Opponents of the Pierce Transit measure all but declared success Wednesday, as the measure was failing by 708 votes and only about 751 ballots remained to be counted in the county.
Only some of those ballots are from voters within Pierce Transit’s boundaries and include Proposition 1.
Nick Sherwood with Reject Proposition 1 said opponents would continue calling likely “reject” voters whose ballot signatures couldn’t be verified, but expected the measure to fail.
“We have to do our due diligence, but other than that, the result will be a victory,” Sherwood said.
The measure was failing 50.18 percent to 49.82 percent, with 100,553 votes rejecting and 99,845 votes approving it.
A Wednesday statement from Restore Transit Now, the campaign supporting the proposition, also said it didn’t appear there would be enough votes to approve the measure.
Proposition 1 would have raised sales tax within Pierce Transit’s boundaries by three-tenths of 1 percent. That would have brought Tacoma’s tax to 9.8 percent.
Opponents said that would drive business out of the county, and argued that Pierce Transit should go further to reduce employee costs.

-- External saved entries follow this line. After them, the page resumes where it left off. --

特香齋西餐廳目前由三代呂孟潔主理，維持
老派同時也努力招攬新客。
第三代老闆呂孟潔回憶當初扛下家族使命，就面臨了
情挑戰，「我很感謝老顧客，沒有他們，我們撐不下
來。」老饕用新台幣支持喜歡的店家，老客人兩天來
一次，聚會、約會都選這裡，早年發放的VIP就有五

Agency officials said the funding was needed to recover from the hit its sales tax collections took in the recession. Without it, Pierce Transit leaders say, weekend service and bus service after 7 p.m. will be cut. Disability service also is set to be reduced.

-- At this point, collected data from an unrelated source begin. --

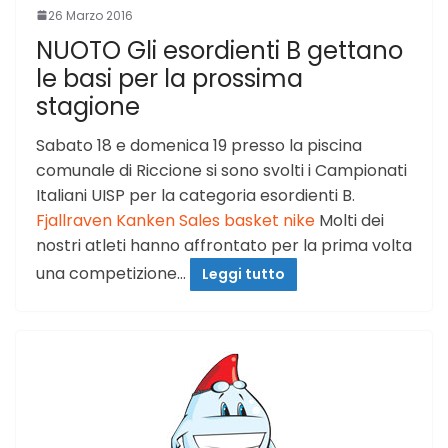
26 Marzo 2016
NUOTO Gli esordienti B gettano
le basi per la prossima
stagione
Sabato 18 e domenica 19 presso la piscina
comunale di Riccione si sono svolti i Campionati
Italiani UISP per la categoria esordienti B.
Fjallraven Kanken Sales
basket nike
Molti dei
nostri atleti hanno affrontato per la prima volta
una competizione…
Leggi tutto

Pierce Transit’s board will have to approve the changes and set a timeline, but failure of the measure means work begins to cut service hours from 419,000 to 197,000 by spring 2014.
“Unfortunately a rejection means an uncertain future for many of our neighbors with no other transportation options; access to jobs for low-income individuals, health care for people with disabilities, and schools for students,” Restore Transit Now said in the statement.
Supporters will wait to decide whether to request a recount until all votes are tallied, said Kate Whiting with the campaign.
“If it stays where it is, probably not,” she said.
Automatic recount rules for candidate races don’t apply to ballot measures, Pierce County Auditor Julie Anderson said.
A recount would cost up to about $200,000, she said, which would be funded by the side requesting it.